Records from a data collection:
───

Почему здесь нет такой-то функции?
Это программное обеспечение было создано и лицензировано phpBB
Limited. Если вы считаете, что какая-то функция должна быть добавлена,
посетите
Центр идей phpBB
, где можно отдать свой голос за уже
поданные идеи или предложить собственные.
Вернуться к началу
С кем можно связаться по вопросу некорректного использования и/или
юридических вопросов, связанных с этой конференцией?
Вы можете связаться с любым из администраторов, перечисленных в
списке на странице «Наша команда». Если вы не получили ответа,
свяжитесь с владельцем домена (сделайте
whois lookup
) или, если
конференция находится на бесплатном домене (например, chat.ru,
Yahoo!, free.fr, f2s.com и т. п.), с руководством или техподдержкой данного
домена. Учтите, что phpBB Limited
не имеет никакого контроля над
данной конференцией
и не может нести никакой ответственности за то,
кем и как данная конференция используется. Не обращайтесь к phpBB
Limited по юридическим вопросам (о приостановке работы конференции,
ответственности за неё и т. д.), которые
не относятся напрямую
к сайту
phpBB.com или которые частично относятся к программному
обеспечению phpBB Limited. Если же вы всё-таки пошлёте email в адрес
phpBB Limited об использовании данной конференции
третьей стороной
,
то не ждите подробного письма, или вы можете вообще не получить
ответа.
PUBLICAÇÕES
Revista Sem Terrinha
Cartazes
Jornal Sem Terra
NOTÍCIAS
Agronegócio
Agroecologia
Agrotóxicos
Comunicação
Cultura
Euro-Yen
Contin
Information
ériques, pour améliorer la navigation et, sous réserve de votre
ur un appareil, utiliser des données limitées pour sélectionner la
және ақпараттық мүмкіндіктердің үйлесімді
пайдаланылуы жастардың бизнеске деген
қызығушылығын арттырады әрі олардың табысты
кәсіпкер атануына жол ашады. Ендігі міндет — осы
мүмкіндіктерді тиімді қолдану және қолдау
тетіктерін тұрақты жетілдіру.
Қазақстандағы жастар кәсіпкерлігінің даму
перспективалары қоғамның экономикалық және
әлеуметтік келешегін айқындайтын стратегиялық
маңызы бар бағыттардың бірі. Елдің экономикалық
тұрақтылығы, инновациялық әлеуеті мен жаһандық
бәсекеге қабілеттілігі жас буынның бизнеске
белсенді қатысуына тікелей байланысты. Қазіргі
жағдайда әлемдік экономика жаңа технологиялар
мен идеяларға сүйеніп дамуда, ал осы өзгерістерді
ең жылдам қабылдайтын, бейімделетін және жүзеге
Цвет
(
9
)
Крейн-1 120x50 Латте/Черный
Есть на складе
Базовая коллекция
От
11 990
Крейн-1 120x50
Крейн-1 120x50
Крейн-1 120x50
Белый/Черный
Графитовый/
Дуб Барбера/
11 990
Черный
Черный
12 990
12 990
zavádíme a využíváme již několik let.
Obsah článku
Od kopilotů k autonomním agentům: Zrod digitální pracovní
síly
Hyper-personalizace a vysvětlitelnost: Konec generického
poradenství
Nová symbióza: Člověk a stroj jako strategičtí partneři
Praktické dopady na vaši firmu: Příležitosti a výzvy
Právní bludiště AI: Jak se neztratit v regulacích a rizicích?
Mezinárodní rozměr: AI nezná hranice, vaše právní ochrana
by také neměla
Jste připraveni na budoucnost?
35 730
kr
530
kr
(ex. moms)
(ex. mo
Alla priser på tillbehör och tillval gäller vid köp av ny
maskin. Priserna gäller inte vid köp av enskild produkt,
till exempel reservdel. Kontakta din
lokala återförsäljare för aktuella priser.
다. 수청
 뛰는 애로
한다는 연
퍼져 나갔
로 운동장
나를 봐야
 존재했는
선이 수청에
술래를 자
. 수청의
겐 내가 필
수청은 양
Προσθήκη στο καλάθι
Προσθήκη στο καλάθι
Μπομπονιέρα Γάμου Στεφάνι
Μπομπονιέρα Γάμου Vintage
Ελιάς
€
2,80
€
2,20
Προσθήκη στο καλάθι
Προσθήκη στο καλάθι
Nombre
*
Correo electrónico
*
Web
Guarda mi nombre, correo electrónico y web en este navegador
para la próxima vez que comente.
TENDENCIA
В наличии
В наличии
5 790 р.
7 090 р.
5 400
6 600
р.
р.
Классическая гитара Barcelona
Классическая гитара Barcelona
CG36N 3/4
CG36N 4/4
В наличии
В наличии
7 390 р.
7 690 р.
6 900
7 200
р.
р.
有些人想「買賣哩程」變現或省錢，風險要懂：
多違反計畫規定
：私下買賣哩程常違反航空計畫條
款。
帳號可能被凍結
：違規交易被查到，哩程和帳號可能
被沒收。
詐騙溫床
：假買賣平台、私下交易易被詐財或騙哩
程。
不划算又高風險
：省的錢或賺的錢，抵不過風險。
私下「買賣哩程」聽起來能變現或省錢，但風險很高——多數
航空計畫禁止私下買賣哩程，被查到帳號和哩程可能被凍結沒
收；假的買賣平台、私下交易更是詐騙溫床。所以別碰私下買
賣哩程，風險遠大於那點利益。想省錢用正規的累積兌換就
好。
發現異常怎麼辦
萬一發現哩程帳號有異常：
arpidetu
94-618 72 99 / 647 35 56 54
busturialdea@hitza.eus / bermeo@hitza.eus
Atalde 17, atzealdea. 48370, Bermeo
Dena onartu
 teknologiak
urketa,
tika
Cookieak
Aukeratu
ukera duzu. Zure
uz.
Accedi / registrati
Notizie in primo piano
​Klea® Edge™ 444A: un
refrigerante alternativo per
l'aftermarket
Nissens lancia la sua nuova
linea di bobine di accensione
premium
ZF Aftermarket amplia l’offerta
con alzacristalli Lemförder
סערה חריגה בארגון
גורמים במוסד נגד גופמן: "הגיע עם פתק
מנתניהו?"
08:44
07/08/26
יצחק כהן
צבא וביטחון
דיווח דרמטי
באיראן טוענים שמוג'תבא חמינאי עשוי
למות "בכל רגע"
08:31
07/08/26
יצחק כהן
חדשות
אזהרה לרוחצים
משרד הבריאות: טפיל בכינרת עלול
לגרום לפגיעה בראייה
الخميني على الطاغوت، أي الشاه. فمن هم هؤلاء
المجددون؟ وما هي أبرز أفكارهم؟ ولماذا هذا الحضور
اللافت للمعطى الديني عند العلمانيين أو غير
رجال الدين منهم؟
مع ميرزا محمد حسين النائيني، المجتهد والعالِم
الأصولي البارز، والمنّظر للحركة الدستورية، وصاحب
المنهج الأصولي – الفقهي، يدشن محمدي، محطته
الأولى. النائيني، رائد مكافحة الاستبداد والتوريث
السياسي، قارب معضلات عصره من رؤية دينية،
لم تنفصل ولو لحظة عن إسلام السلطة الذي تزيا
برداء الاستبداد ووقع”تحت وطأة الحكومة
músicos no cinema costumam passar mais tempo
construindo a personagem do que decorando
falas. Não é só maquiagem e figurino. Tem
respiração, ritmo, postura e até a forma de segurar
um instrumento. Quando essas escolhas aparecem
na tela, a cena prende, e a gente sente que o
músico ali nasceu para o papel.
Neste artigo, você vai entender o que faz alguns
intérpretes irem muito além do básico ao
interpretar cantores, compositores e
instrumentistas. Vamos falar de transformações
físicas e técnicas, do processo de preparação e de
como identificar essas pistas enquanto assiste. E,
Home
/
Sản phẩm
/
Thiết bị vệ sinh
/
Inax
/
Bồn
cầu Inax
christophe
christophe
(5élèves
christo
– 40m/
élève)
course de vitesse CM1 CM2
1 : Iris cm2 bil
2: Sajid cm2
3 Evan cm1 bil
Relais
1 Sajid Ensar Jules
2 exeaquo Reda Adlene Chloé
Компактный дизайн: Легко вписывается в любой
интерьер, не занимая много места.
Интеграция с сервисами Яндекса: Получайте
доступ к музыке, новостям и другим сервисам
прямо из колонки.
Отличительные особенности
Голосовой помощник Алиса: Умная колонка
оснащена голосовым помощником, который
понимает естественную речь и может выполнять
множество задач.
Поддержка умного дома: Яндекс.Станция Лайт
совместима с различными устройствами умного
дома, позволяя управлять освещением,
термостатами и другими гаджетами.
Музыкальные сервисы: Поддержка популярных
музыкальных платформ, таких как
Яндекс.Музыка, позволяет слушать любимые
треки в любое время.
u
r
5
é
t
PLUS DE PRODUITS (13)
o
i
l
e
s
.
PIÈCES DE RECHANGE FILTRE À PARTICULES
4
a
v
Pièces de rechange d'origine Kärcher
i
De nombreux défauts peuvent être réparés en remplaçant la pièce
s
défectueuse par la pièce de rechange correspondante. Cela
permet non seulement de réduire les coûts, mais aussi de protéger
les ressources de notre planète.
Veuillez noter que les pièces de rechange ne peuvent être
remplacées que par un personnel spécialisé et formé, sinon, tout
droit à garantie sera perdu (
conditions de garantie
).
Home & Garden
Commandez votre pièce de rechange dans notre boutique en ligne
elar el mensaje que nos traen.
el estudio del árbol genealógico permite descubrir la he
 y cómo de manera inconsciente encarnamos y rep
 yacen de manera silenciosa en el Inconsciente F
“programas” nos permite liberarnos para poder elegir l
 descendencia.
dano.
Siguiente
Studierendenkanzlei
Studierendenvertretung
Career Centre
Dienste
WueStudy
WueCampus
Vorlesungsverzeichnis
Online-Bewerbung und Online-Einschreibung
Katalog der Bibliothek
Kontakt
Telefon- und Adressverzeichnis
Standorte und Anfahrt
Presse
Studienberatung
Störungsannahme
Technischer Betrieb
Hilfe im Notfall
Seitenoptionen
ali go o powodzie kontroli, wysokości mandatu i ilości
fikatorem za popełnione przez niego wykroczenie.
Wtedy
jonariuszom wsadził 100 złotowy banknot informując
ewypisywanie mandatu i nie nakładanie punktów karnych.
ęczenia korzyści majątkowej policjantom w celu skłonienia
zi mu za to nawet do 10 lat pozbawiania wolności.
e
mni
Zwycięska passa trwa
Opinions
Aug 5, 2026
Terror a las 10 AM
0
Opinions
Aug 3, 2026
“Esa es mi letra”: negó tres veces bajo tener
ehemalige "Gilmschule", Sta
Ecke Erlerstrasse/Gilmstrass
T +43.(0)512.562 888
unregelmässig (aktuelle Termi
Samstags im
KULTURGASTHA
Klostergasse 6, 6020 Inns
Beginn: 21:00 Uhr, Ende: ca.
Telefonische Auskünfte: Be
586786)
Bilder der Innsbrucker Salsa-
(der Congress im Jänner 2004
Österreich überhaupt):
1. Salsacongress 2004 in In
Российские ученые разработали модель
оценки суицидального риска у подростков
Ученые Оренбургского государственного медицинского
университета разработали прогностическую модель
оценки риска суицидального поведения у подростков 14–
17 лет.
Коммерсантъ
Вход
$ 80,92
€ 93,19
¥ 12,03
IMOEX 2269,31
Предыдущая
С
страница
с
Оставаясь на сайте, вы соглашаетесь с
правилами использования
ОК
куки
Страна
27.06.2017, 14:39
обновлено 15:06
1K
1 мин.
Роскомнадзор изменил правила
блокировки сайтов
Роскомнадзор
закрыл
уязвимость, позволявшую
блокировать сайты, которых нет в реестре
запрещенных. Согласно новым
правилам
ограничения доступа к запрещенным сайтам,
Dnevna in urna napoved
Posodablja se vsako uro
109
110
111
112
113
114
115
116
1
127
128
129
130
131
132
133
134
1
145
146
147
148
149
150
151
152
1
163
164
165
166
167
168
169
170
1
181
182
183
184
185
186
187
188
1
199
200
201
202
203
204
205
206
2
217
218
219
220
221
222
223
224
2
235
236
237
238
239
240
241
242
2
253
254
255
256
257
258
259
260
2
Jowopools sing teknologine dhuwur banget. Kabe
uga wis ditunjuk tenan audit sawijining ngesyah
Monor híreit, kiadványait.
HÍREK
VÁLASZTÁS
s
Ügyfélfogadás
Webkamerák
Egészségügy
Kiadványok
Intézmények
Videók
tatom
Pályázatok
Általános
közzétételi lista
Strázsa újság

───

• Task prompt:
Please output an exact copy of the lines above, from the opening line of the data down to the line that contains "юридических вопросов, связанных".

• Problem solution:
Почему здесь нет такой-то функции?
Это программное обеспечение было создано и лицензировано phpBB
Limited. Если вы считаете, что какая-то функция должна быть добавлена,
посетите
Центр идей phpBB
, где можно отдать свой голос за уже
поданные идеи или предложить собственные.
Вернуться к началу
С кем можно связаться по вопросу некорректного использования и/или
юридических вопросов, связанных с этой конференцией?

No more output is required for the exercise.